Eldivenleri elime geçirip muayene masasına döndüğümde, karşımda duran gebe kadının bir çocuk olduğunu görünce başım döndü. Kaç yaşındasın deyince cevap vermedi, gözlerini yere indirdi. Hemen yani başında iki büklüm duran kadına yaşını sordum. Ne söylesem, sadece başını sallıyor. Söylesene kaç yaşında? Dudaklarının arasından zorla çıkan tek bir rakam, "on dört" dedi. Ne kadar başlık parasına satıldı dedim. Personel hemen yanıma geldi. Aman ebe hanim ne yapıyorsunuz? Burada bunlar normal karşılanır, başınıza belamı arıyorsunuz? Ne demek dedim ya bu çocuk, görmüyor musun daha çocuk. Daha ne olsun. Nasıl kıyarlar bu çocuğa. Gözlerim yerinden fırlamış gibi, etrafda ne varsa elimin altında ateşe dönüyordu.

Kayıt tutarken adının Güldünya olduğunu öğrendim. Doğum başlamıştı. Yardıma ebe arkadaşımı çağırdım. Gebemiz ürkek bir serçe gibi, insan bakmaya kıyamıyorum. Hani yel olsam alsam götürsem çocukların satılmadığı, tecavüze uğramadığı, şiddet görmediği, çocuk gelinlerin olmadığı, çocukların çocukluğunu yaşadığı, eğitim hakkını aldığı başka bir diyara. Lakin gerçek elimde kanlı, canlı duruyordu. Bir çocuğun içinde, başka bir çocuk dünyaya gelmek için çırpınıyordu.
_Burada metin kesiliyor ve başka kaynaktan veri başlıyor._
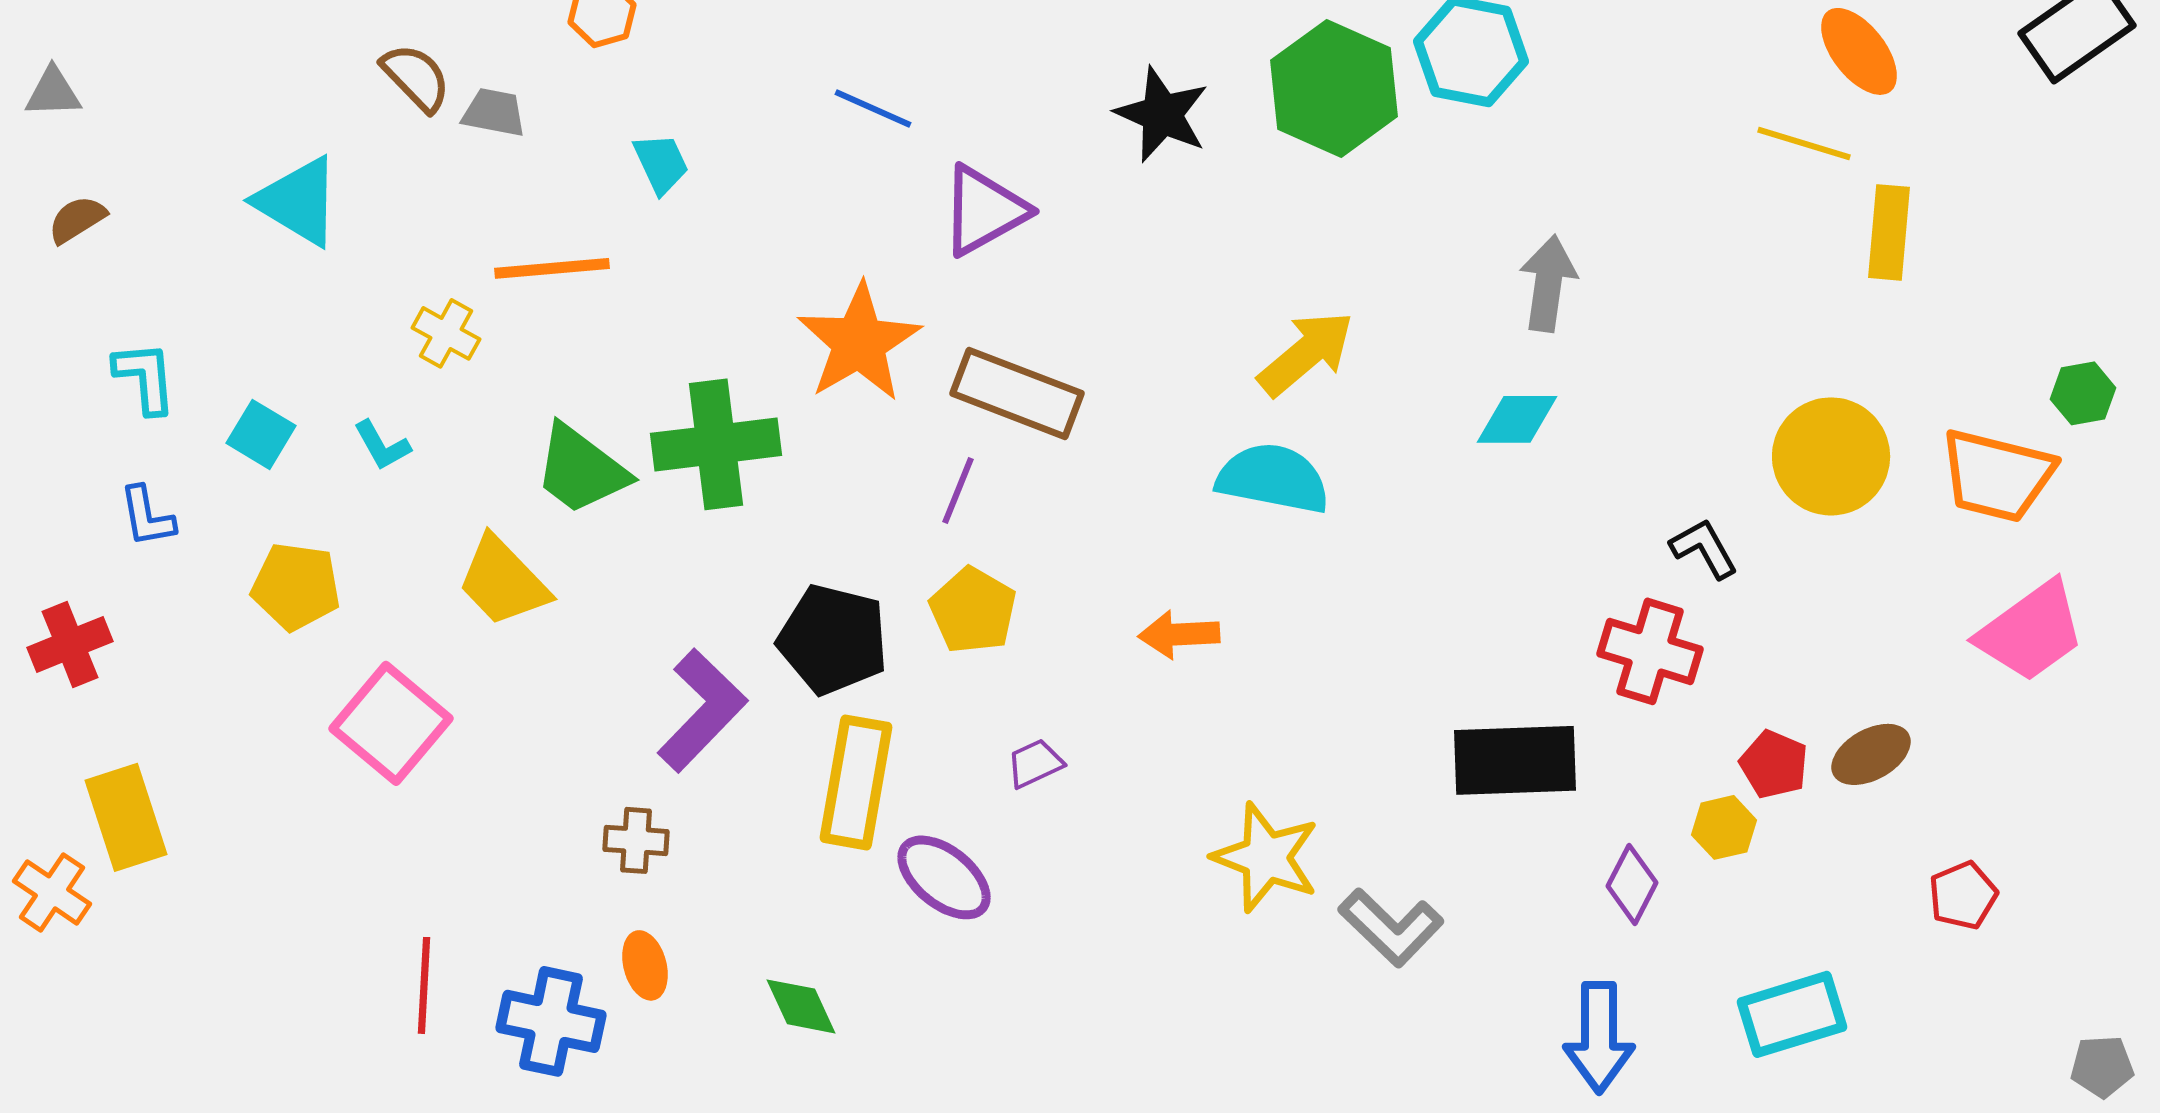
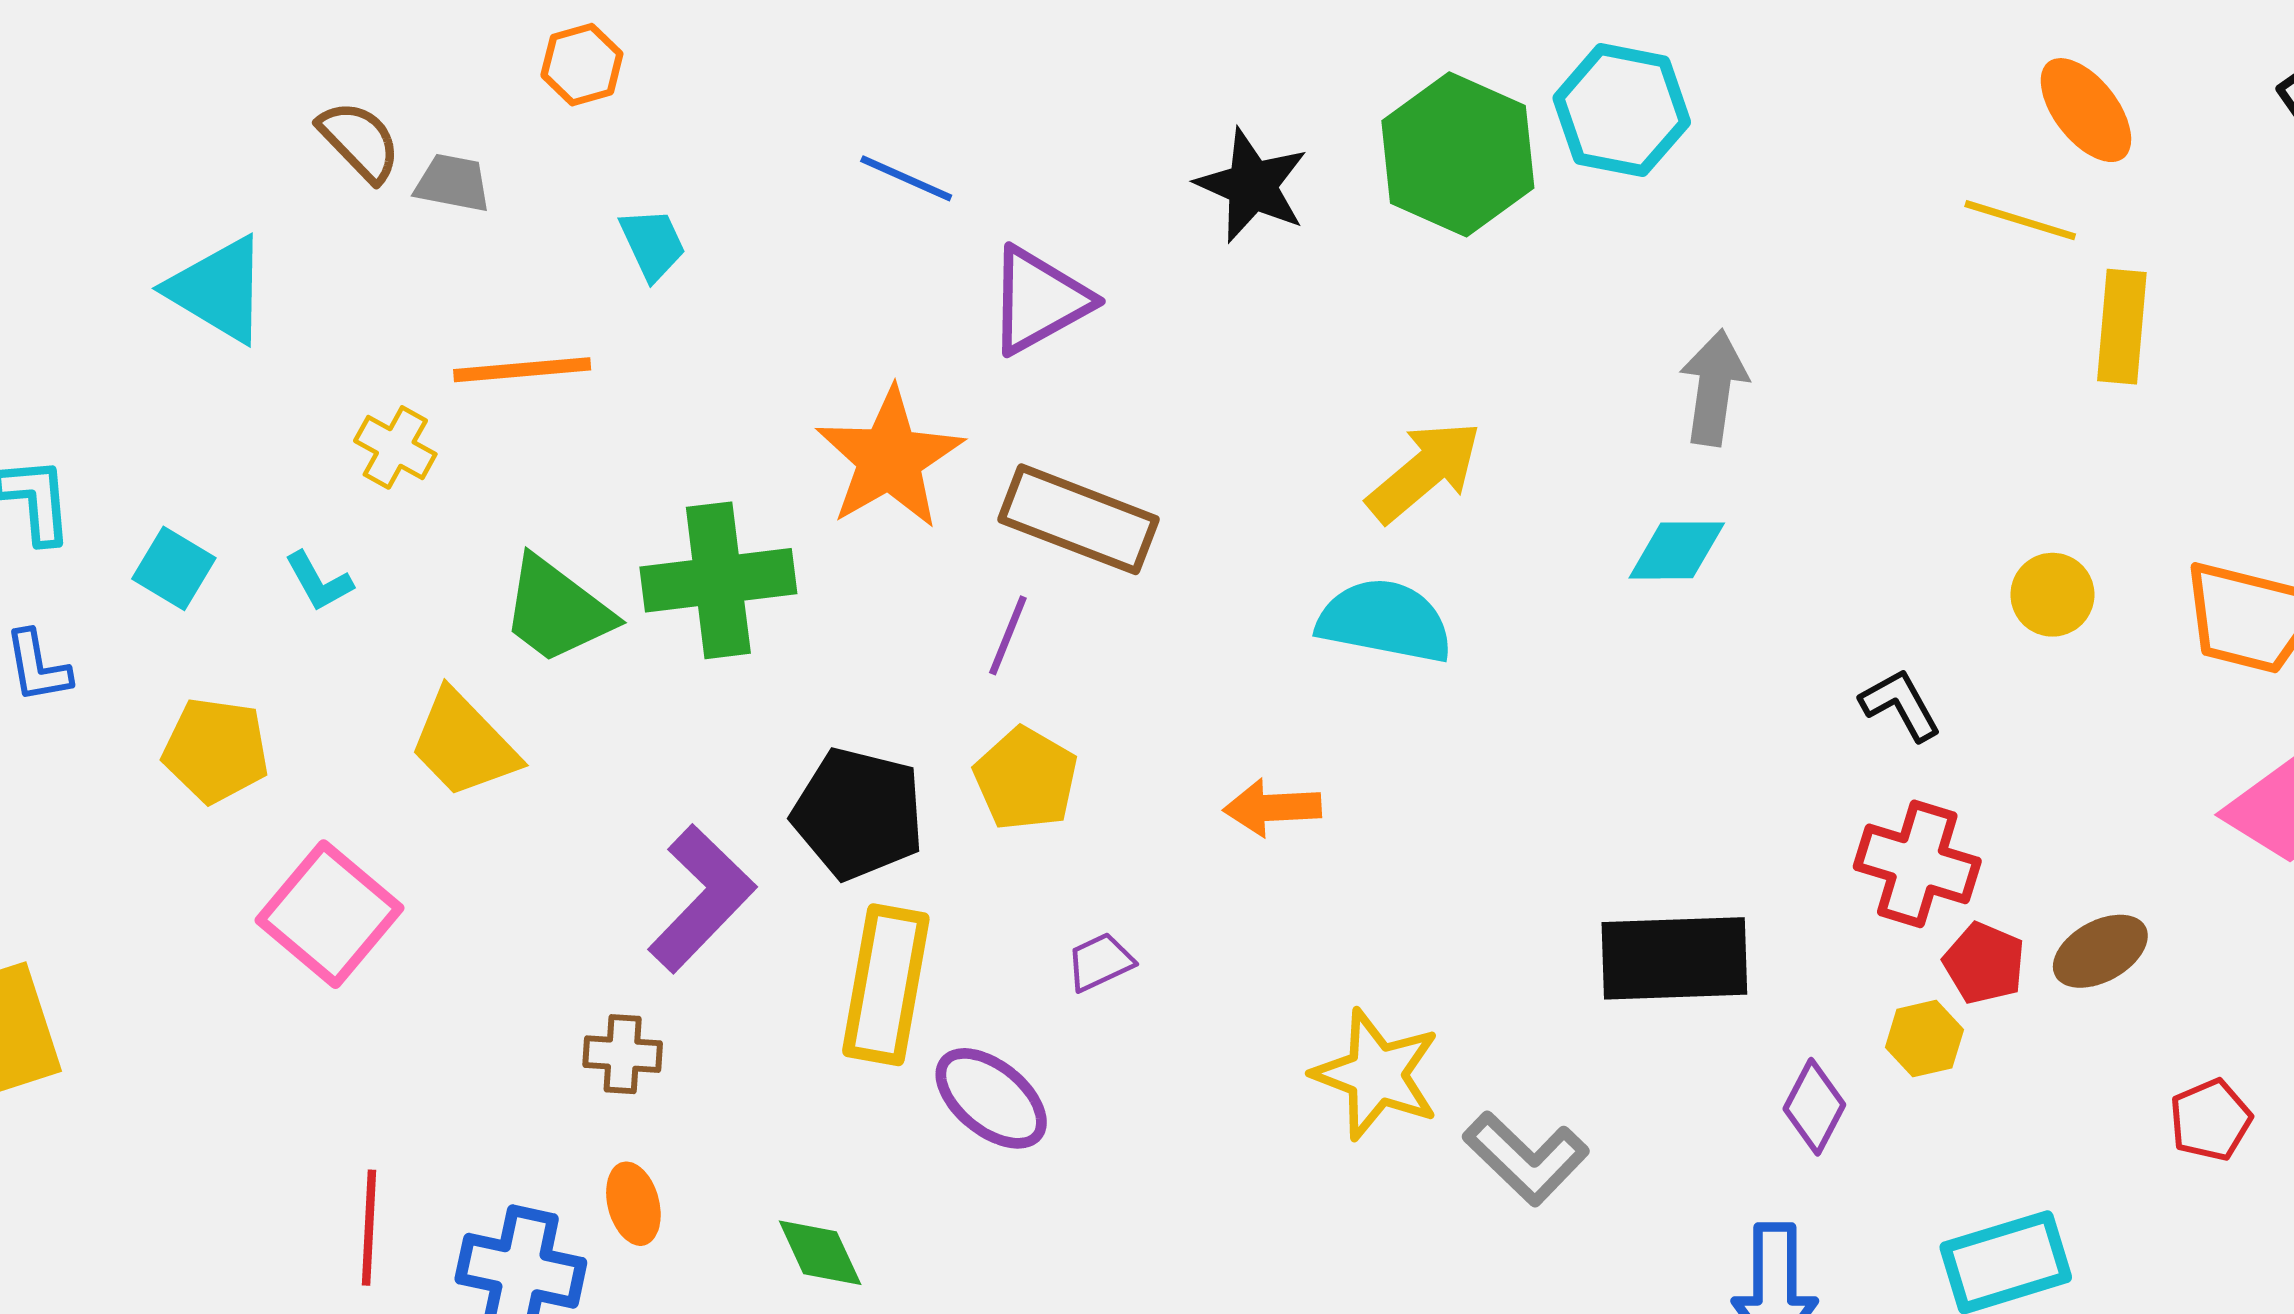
yellow circle: (1831, 456) -> (2052, 595), size x0.6
red cross: (1650, 651) -> (1917, 864), moved

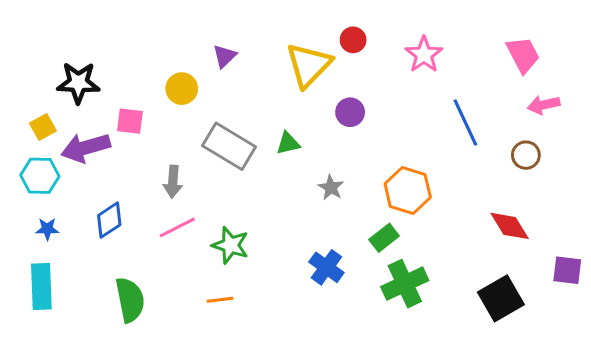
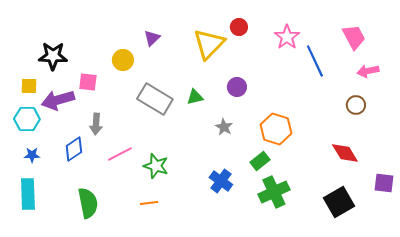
purple circle: (350, 112) -> (237, 87), moved
blue line: (465, 123) -> (315, 61), moved
yellow square: (43, 127) -> (29, 86), turned 30
gray arrow: (173, 182) -> (96, 124), moved

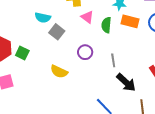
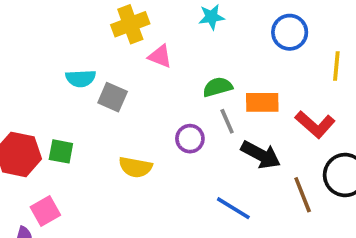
orange rectangle: (130, 21) -> (262, 102), moved
green semicircle: (106, 25) -> (218, 87), moved, turned 84
purple circle: (85, 52) -> (190, 139), moved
O an tek düşündüğüm Güldünya’ya nasıl yardim edeceğimdi. Bedeni narin, sesi varla yok arası. Sancılar sıklaştıkça bırak beni kendi halime der gibi engel olmaya çalışıyordu. Saatler geçiyor, sancılar sıklaştıkça inleme seslerine ağlama sesleri karışıyordu. Bir ara kapı aralığından gözüm annesine ilişti. Bir anne neden kızının satılmasına sessiz kalırdı? Kafamda tehlikeli sorular geçiyordu. Ya babası, babası nasıl kıyardı bu kınalı yavrucağa. Öylesine güzel bir isim vermişlerdi ki, ismine yaraşır yaşamalıydı! Lakin doğum masasında bir çocuk, doğum sancısı çekiyordu. Bütün duygularım istila edilmiş gibi annesine doğru yürüdüm. Kocası kaç yaşında dedim. Ebe hanim bilmem ki yaşını, geldi istediler kocam da olur dedi. Ya sen, sen ne dedin? Bana kimse sormaz ki fikrimi! Bizim buralar sizin oralara benzemez. Bizim oralar dediğin neresi ki? Ayni gökyüzünün altında yaşıyoruz işte..
Durdum, bir an yüzüne baktım, ne kadar çaresizdi. Babası hangisi diye sordum. Koridorun sonunda duran şu tıknaz adam benim kocam olur, dedi. Koridorda yürürken ayaklarımın çıkardığı ses bile isyan ediyordu, Yürüdüm gittim, karşısına dikildim.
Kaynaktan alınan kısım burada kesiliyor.